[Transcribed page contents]
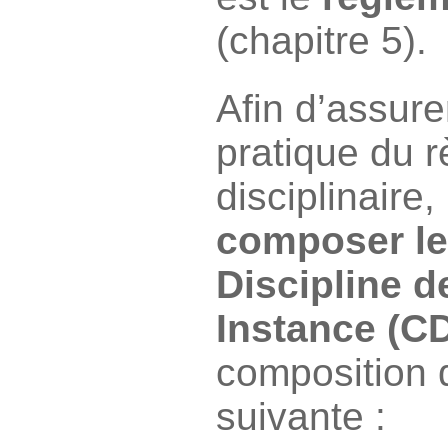
(chapitre 5).
Afin d’assure
pratique du 
disciplinaire,
composer le
Discipline d
Instance (CD
composition 
suivante :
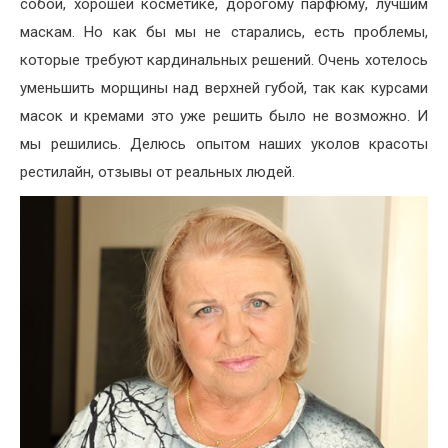
собой, хорошей косметике, дорогому парфюму, лучшим
маскам. Но как бы мы не старались, есть проблемы,
которые требуют кардинальных решений. Очень хотелось
уменьшить морщины над верхней губой, так как курсами
масок и кремами это уже решить было не возможно. И
мы решились. Делюсь опытом наших уколов красоты
рестилайн, отзывы от реальных людей.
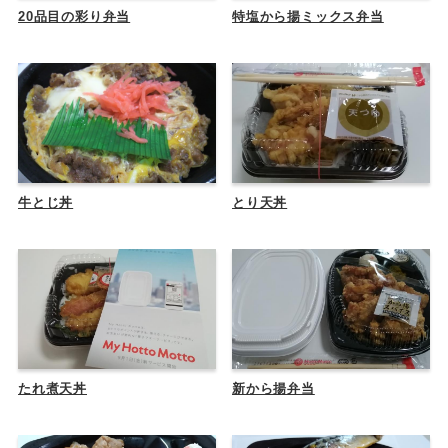
20品目の彩り弁当
特塩から揚ミックス弁当
牛とじ丼
とり天丼
たれ煮天丼
新から揚弁当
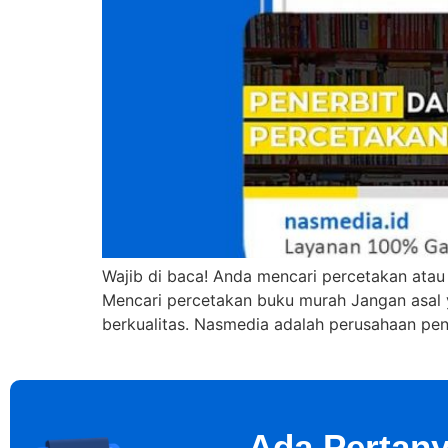
Wajib di baca! Anda mencari percetakan ata
Mencari percetakan buku murah Jangan asal y
berkualitas. Nasmedia adalah perusahaan pe
Ada Pertany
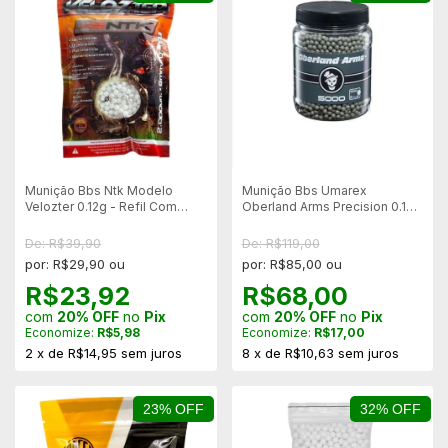
Munição Bbs Ntk Modelo
Munição Bbs Umarex
Velozter 0.12g - Refil Com
Oberland Arms Precision 0.12g
2000un
-5000un - Cinza
De: R$39,90
De: R$119,00
por: R$29,90 ou
por: R$85,00 ou
R$23,92
R$68,00
com
20% OFF
no
Pix
com
20% OFF
no
Pix
Economize:
R$5,98
Economize:
R$17,00
2
x
de
R$14,95
sem juros
8
x
de
R$10,63
sem juros
23% OFF
32% OFF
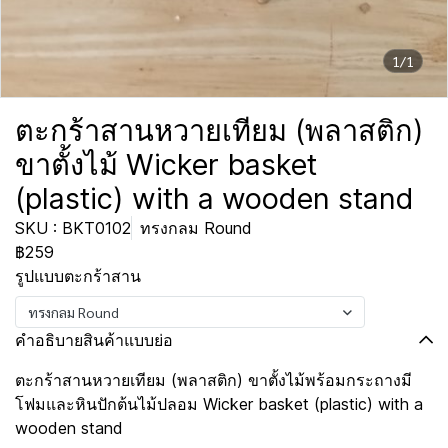
1/1
ตะกร้าสานหวายเทียม (พลาสติก)
ขาตั้งไม้ Wicker basket
(plastic) with a wooden stand
SKU : BKT0102
ทรงกลม Round
฿259
รูปแบบตะกร้าสาน
ทรงกลม Round
คำอธิบายสินค้าแบบย่อ
ตะกร้าสานหวายเทียม (พลาสติก) ขาตั้งไม้พร้อมกระถางมี
โฟมและหินปักต้นไม้ปลอม Wicker basket (plastic) with a
wooden stand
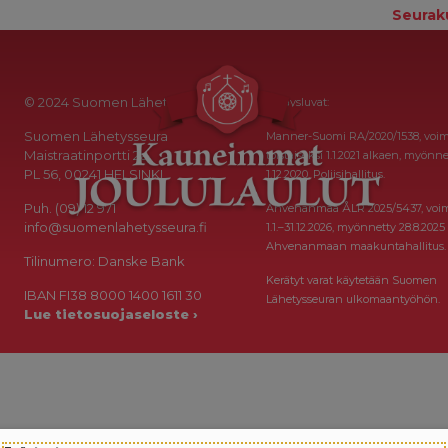
Seurak
© 2024 Suomen Lähetysseura
Keräysluvat:
Suomen Lähetysseura
Manner-Suomi RA/2020/1538, voi
Maistraatinportti 2a
toistaiseksi 1.1.2021 alkaen, myönne
PL 56, 00241 HELSINKI
1.12.2020, Poliisihallitus.
Puh. (09) 12 971
Ahvenanmaa ÅLR 2025/5437, voi
info@suomenlahetysseura.fi
1.1.–31.12.2026, myönnetty 28.8.2025
Ahvenanmaan maakuntahallitus.
Tilinumero: Danske Bank
Kerätyt varat käytetään Suomen
IBAN FI38 8000 1400 1611 30
Lähetysseuran ulkomaantyöhön.
Lue tietosuojaseloste ›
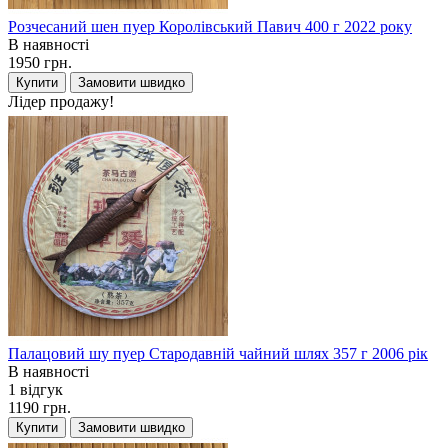
Розчесаний шен пуер Королівський Павич 400 г 2022 року
В наявності
1950 грн.
Купити
Замовити швидко
Лідер продажу!
Палацовий шу пуер Стародавній чайний шлях 357 г 2006 рік
В наявності
1 відгук
1190 грн.
Купити
Замовити швидко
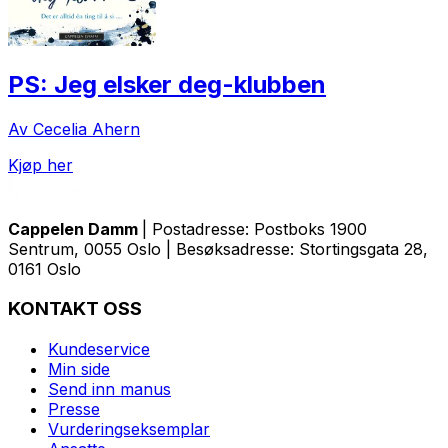
PS: Jeg elsker deg-klubben
Av Cecelia Ahern
Kjøp her
Cappelen Damm
| Postadresse: Postboks 1900
Sentrum, 0055 Oslo | Besøksadresse: Stortingsgata 28,
0161 Oslo
KONTAKT OSS
Kundeservice
Min side
Send inn manus
Presse
Vurderingseksemplar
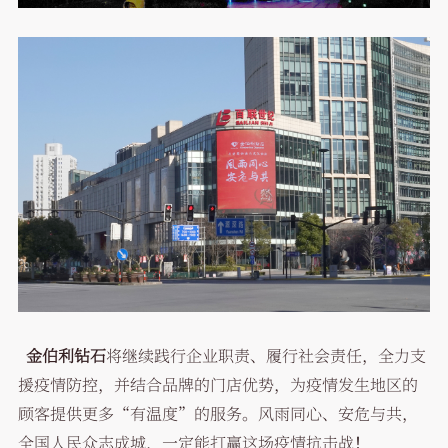
金伯利钻石
将继续践行企业职责、履行社会责任，全力支
援疫情防控，并结合品牌的门店优势，为疫情发生地区的
顾客提供更多“有温度”的服务。风雨同心、安危与共，
全国人民众志成城，一定能打赢这场疫情抗击战！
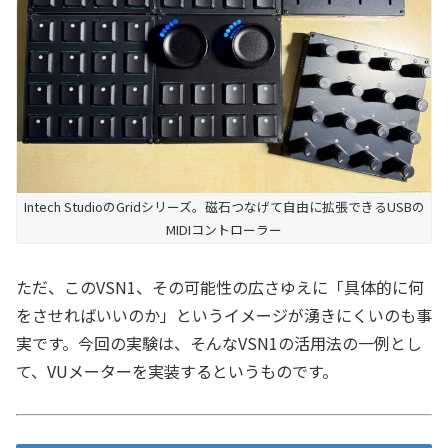
Intech StudioのGridシリーズ。磁石つなげて自由に拡張できるUSBの
MIDIコントローラー
ただ、このVSN1、その可能性の広さゆえに「具体的に何
をさせればいいのか」というイメージが湧きにくいのも事
実です。今回の実験は、そんなVSN1の活用法の一例とし
て、VUメーターを実装するというものです。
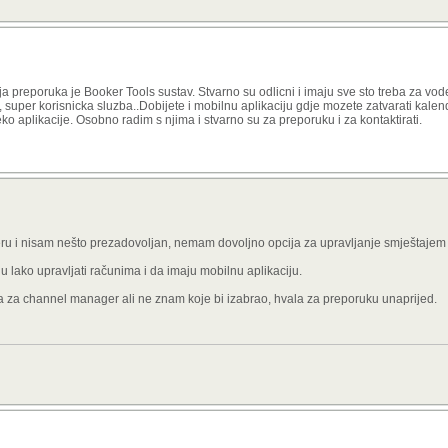
ja preporuka je Booker Tools sustav. Stvarno su odlicni i imaju sve sto treba za vod
 super korisnicka sluzba..Dobijete i mobilnu aplikaciju gdje mozete zatvarati kalenda
preko aplikacije. Osobno radim s njima i stvarno su za preporuku i za kontaktirati.
i nisam nešto prezadovoljan, nemam dovoljno opcija za upravljanje smještajem i
 lako upravljati računima i da imaju mobilnu aplikaciju.
 za channel manager ali ne znam koje bi izabrao, hvala za preporuku unaprijed.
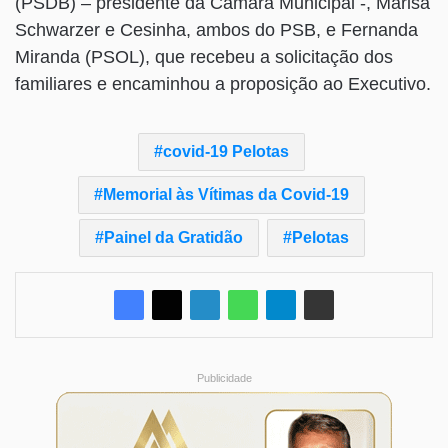
(PSDB) – presidente da Câmara Municipal -, Marisa
Schwarzer e Cesinha, ambos do PSB, e Fernanda
Miranda (PSOL), que recebeu a solicitação dos
familiares e encaminhou a proposição ao Executivo.
covid-19 Pelotas
Memorial às Vítimas da Covid-19
Painel da Gratidão
Pelotas
Publicidade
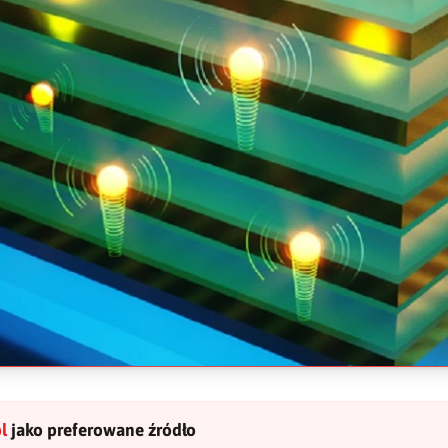
l
jako preferowane źródło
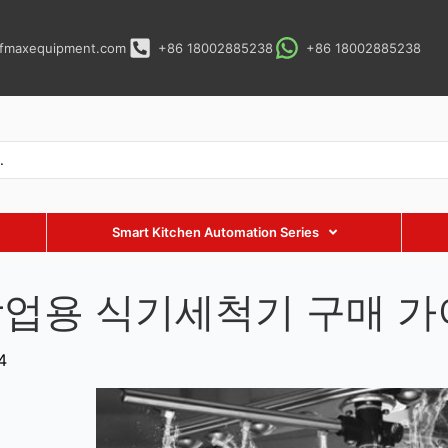
fmaxequipment.com
+86 18002885238
+86 18002885238
Smart Kitchen Automation Series
상업용 식기세척기 구매 
4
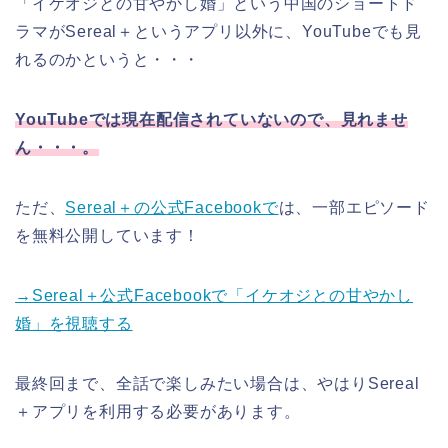
「イケオジとの甘やかし婚」という中国のショートド
ラマがSereal＋というアプリ以外に、YouTubeでも見
れるのかというと・・・
YouTubeでは現在配信されていないので、見れませ
ん・・・。
ただ、
Sereal＋の公式Facebookで
は、一部エピソード
を無料公開しています！
→Sereal＋公式Facebookで「イケオジとの甘やかし
婚」を視聴する
最終回まで、全話で楽しみたい場合は、やはりSereal
＋アプリを利用する必要があります。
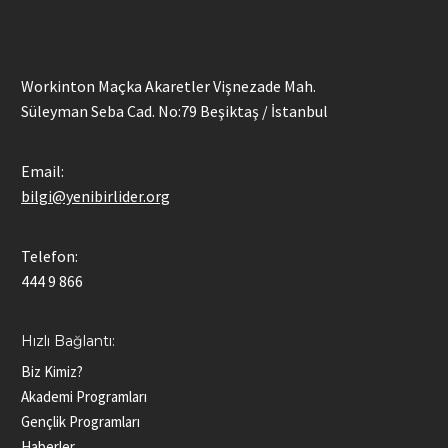
Workinton Maçka Akaretler Vişnezade Mah.
Süleyman Seba Cad. No:79 Beşiktaş / İstanbul
Email:
bilgi@yenibirlider.org
Telefon:
444 9 866
Hızlı Bağlantı:
Biz Kimiz?
Akademi Programları
Gençlik Programları
Haberler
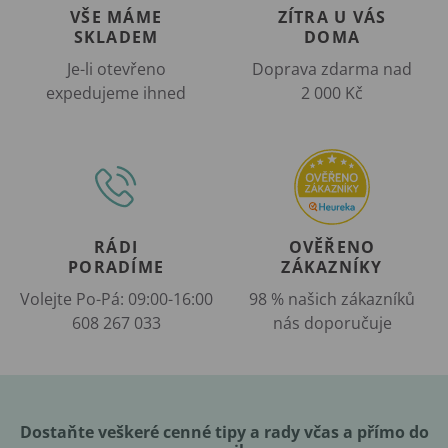
VŠE MÁME
ZÍTRA U VÁS
SKLADEM
DOMA
Je-li otevřeno
Doprava zdarma nad
expedujeme ihned
2 000 Kč
RÁDI
OVĚŘENO
PORADÍME
ZÁKAZNÍKY
Volejte Po-Pá: 09:00-16:00
98 % našich zákazníků
608 267 033
nás doporučuje
Dostaňte veškeré cenné tipy a rady včas a přímo do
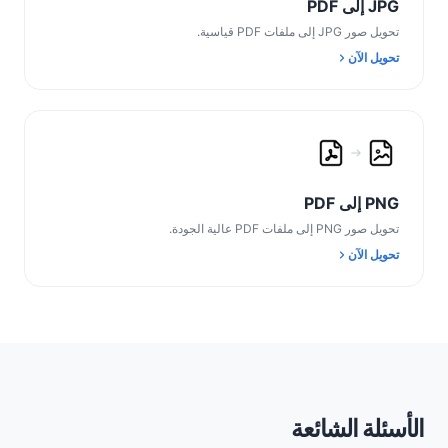
JPG إلى PDF
تحويل صور JPG إلى ملفات PDF قياسية.
تحويل الآن
PNG إلى PDF
تحويل صور PNG إلى ملفات PDF عالية الجودة.
تحويل الآن
الأسئلة الشائعة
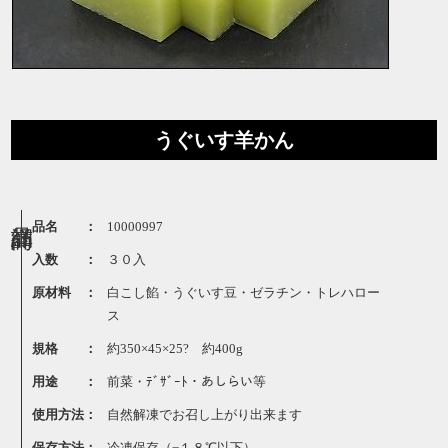
うぐいす羊かん
品名 ：
10000997
入数 ：
３０入
原材料 ：
白こし餡・うぐいす豆・ゼラチン・トレハロー
ス
規格 ：
約350×45×25? 約400g
用途 ：
前菜・ﾃﾞｻﾞｰﾄ・あしらい等
使用方法：
自然解凍でお召し上がり出来ます
保存方法：
冷凍保存（−１８℃以下）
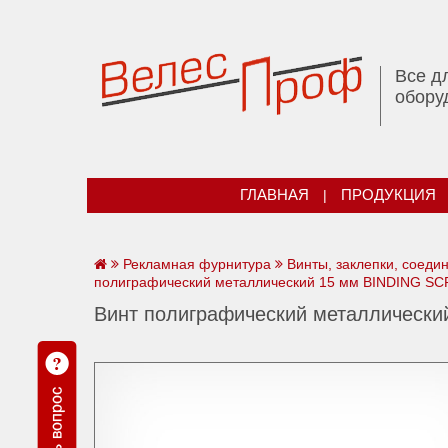
Все д
обору
ГЛАВНАЯ
|
ПРОДУКЦИЯ
Рекламная фурнитура
Винты, заклепки, соеди
полиграфический металлический 15 мм BINDING SCR
Винт полиграфический металлически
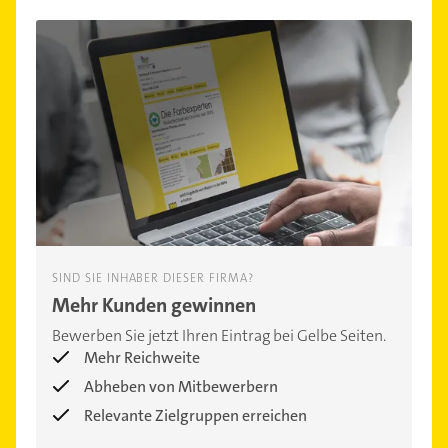
SIND SIE INHABER DIESER FIRMA?
Mehr Kunden gewinnen
Bewerben Sie jetzt Ihren Eintrag bei Gelbe Seiten.
Mehr Reichweite
Abheben von Mitbewerbern
Relevante Zielgruppen erreichen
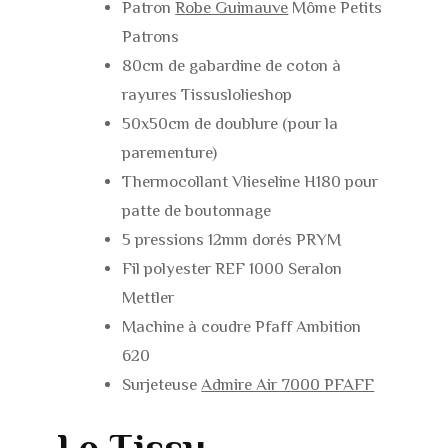
Patron
Robe Guimauve
Môme Petits
Patrons
80cm de gabardine de coton à
rayures Tissuslolieshop
50x50cm de doublure (pour la
parementure)
Thermocollant Vlieseline H180 pour
patte de boutonnage
5 pressions 12mm dorés PRYM
Fil polyester REF 1000 Seralon
Mettler
Machine à coudre Pfaff Ambition
620
Surjeteuse
Admire Air 7000 PFAFF
Le Tissu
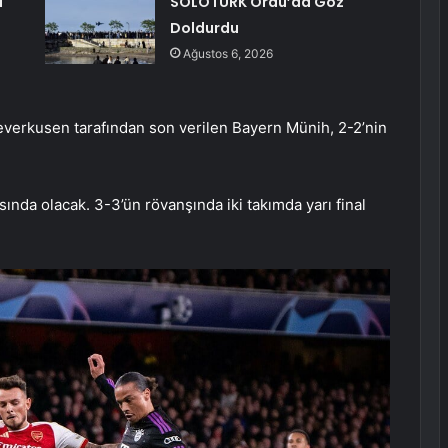
a
SOLOTÜRK Ordu’da Göz
Doldurdu
Ağustos 6, 2026
everkusen tarafından son verilen Bayern Münih, 2-2’nin
ında olacak. 3-3’ün rövanşında iki takımda yarı final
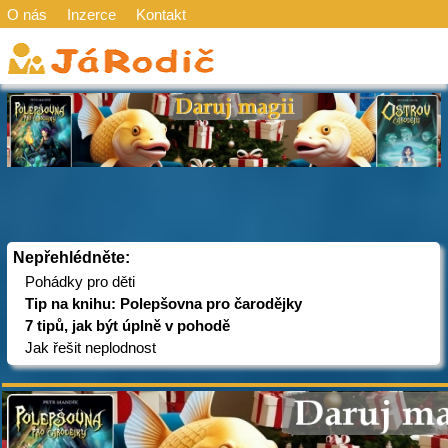
O nás
Inzerce
Kontakt
Nepřehlédněte:
Pohádky pro děti
Tip na knihu: Polepšovna pro čarodějky
7 tipů, jak být úplně v pohodě
Jak řešit neplodnost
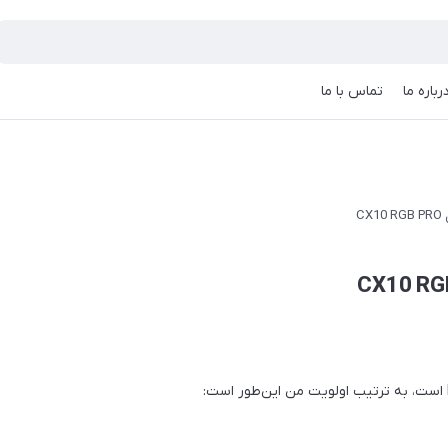
رباره ما
تماس با ما
C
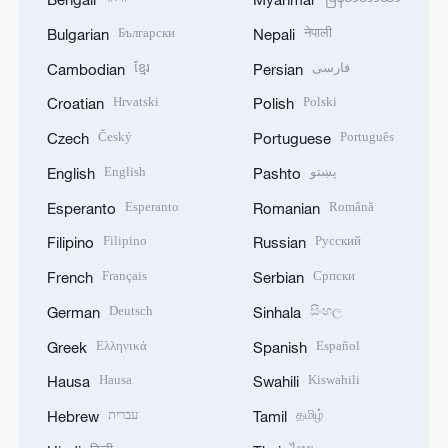
Български
नेपाली
Bulgarian
Nepali
ខ្មែរ
فارسی
Cambodian
Persian
Hrvatski
Polski
Croatian
Polish
Český
Português
Czech
Portuguese
English
پښتو
English
Pashto
Esperanto
Română
Esperanto
Romanian
Filipino
Русский
Filipino
Russian
Français
Српски
French
Serbian
Deutsch
සිංහල
German
Sinhala
Ελληνικά
Español
Greek
Spanish
Hausa
Kiswahili
Hausa
Swahili
עברית
தமிழ்
Hebrew
Tamil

*What the exercise asks*: Every line above that contains "Oslo" counts once. Give the number of those lines and nothing more.

*Answer for this exercise*: 2